◆ Description of the task ◆
Output every entry below word for word, minus the images.

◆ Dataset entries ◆

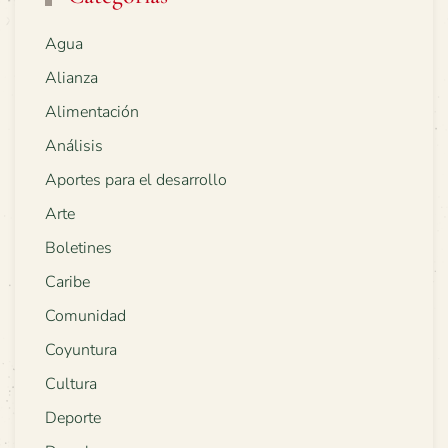
Agua
Alianza
Alimentación
Análisis
Aportes para el desarrollo
Arte
Boletines
Caribe
Comunidad
Coyuntura
Cultura
Deporte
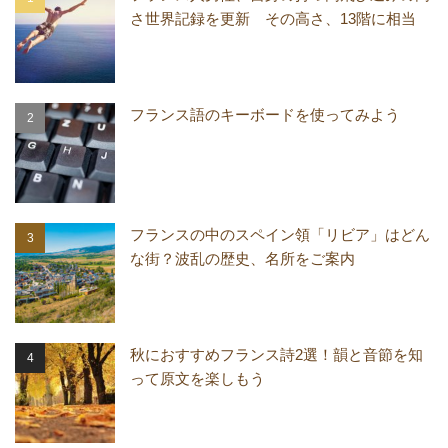
さ世界記録を更新 その高さ、13階に相当
フランス語のキーボードを使ってみよう
フランスの中のスペイン領「リビア」はどん
な街？波乱の歴史、名所をご案内
秋におすすめフランス詩2選！韻と音節を知
って原文を楽しもう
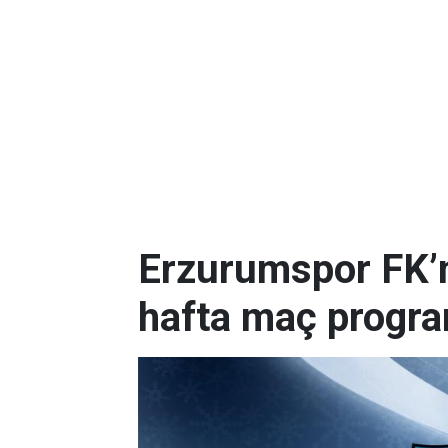
Erzurumspor FK’nı
hafta maç progr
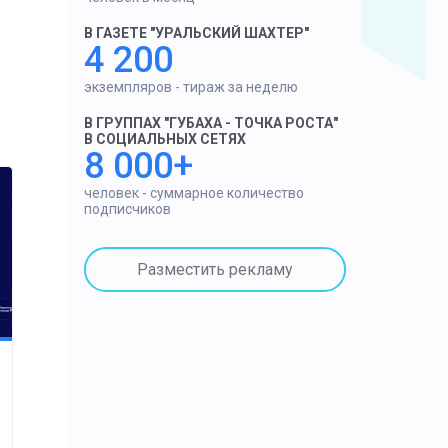
В ГАЗЕТЕ "УРАЛЬСКИЙ ШАХТЕР"
4 200
экземпляров - тираж за неделю
В ГРУППАХ "ГУБАХА - ТОЧКА РОСТА"
В СОЦИАЛЬНЫХ СЕТЯХ
8 000+
человек - суммарное количество
подписчиков
Разместить рекламу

◆ Expected answer ◆
Agua
Alianza
Alimentación
Análisis
Aportes para el desarrollo
Arte
Boletines
Caribe
Comunidad
Coyuntura
Cultura
Deporte
さ世界記録を更新 その高さ、13階に相当
フランス語のキーボードを使ってみよう
フランスの中のスペイン領「リビア」はどん
な街？波乱の歴史、名所をご案内
秋におすすめフランス詩2選！韻と音節を知
って原文を楽しもう
Erzurumspor FK’nı
hafta maç progr
В ГАЗЕТЕ "УРАЛЬСКИЙ ШАХТЕР"
4 200
экземпляров - тираж за неделю
В ГРУППАХ "ГУБАХА - ТОЧКА РОСТА"
В СОЦИАЛЬНЫХ СЕТЯХ
8 000+
человек - суммарное количество
подписчиков
Разместить рекламу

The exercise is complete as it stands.